=== Your objective ===
Each line of the data has to be transcribed exactly.

=== Data to examine ===
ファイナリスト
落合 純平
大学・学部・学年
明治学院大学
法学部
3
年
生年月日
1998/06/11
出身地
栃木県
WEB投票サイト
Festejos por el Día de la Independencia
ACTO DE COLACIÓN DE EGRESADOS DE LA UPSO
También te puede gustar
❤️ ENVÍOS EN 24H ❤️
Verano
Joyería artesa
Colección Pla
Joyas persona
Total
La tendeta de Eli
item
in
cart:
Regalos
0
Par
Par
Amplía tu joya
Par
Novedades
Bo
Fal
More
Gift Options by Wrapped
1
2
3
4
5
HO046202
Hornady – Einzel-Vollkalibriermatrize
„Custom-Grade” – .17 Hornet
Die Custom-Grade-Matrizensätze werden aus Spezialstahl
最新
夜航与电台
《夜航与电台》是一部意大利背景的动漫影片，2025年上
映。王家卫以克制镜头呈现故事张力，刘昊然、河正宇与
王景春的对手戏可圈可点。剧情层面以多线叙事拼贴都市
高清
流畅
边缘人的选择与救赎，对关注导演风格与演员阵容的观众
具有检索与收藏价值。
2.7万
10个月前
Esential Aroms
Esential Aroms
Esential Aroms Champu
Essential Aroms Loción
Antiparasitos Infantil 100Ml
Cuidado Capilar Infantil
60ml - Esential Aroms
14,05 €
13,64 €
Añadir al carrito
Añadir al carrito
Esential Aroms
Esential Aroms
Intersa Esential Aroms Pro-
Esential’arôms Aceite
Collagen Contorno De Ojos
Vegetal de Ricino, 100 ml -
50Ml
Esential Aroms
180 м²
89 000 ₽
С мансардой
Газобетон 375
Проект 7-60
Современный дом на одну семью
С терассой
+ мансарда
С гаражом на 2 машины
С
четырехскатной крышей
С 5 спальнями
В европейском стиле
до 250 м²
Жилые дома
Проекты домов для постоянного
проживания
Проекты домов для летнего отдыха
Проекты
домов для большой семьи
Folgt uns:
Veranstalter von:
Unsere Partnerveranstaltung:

=== Result of this task ===
ファイナリスト
落合 純平
大学・学部・学年
明治学院大学
法学部
3
年
生年月日
1998/06/11
出身地
栃木県
WEB投票サイト
Festejos por el Día de la Independencia
ACTO DE COLACIÓN DE EGRESADOS DE LA UPSO
También te puede gustar
❤️ ENVÍOS EN 24H ❤️
Verano
Joyería artesa
Colección Pla
Joyas persona
Total
La tendeta de Eli
item
in
cart:
Regalos
0
Par
Par
Amplía tu joya
Par
Novedades
Bo
Fal
More
Gift Options by Wrapped
1
2
3
4
5
HO046202
Hornady – Einzel-Vollkalibriermatrize
„Custom-Grade” – .17 Hornet
Die Custom-Grade-Matrizensätze werden aus Spezialstahl
最新
夜航与电台
《夜航与电台》是一部意大利背景的动漫影片，2025年上
映。王家卫以克制镜头呈现故事张力，刘昊然、河正宇与
王景春的对手戏可圈可点。剧情层面以多线叙事拼贴都市
高清
流畅
边缘人的选择与救赎，对关注导演风格与演员阵容的观众
具有检索与收藏价值。
2.7万
10个月前
Esential Aroms
Esential Aroms
Esential Aroms Champu
Essential Aroms Loción
Antiparasitos Infantil 100Ml
Cuidado Capilar Infantil
60ml - Esential Aroms
14,05 €
13,64 €
Añadir al carrito
Añadir al carrito
Esential Aroms
Esential Aroms
Intersa Esential Aroms Pro-
Esential’arôms Aceite
Collagen Contorno De Ojos
Vegetal de Ricino, 100 ml -
50Ml
Esential Aroms
180 м²
89 000 ₽
С мансардой
Газобетон 375
Проект 7-60
Современный дом на одну семью
С терассой
+ мансарда
С гаражом на 2 машины
С
четырехскатной крышей
С 5 спальнями
В европейском стиле
до 250 м²
Жилые дома
Проекты домов для постоянного
проживания
Проекты домов для летнего отдыха
Проекты
домов для большой семьи
Folgt uns:
Veranstalter von:
Unsere Partnerveranstaltung:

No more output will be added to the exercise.